━━━━━ DATASET RECORDS

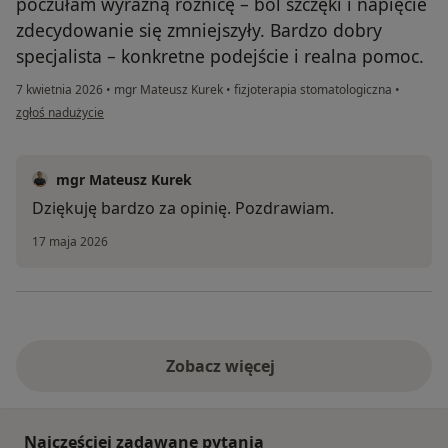
poczułam wyraźną różnicę – ból szczęki i napięcie
zdecydowanie się zmniejszyły. Bardzo dobry
specjalista – konkretne podejście i realna pomoc.
7 kwietnia 2026
•
mgr Mateusz Kurek
•
fizjoterapia stomatologiczna
•
w opinii użytkownika Kinga
zgłoś nadużycie
mgr Mateusz Kurek
Dziękuję bardzo za opinię. Pozdrawiam.
17 maja 2026
Zobacz więcej
Najczęściej zadawane pytania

━━━━━━━━━━

**EXERCISE REQUIREMENTS**
What you give back should be exactly the lines of the entries above from the one containing "7 kwietnia 2026" to the end, and nothing more.

**THE COMPLETED TASK**
7 kwietnia 2026
•
mgr Mateusz Kurek
•
fizjoterapia stomatologiczna
•
w opinii użytkownika Kinga
zgłoś nadużycie
mgr Mateusz Kurek
Dziękuję bardzo za opinię. Pozdrawiam.
17 maja 2026
Zobacz więcej
Najczęściej zadawane pytania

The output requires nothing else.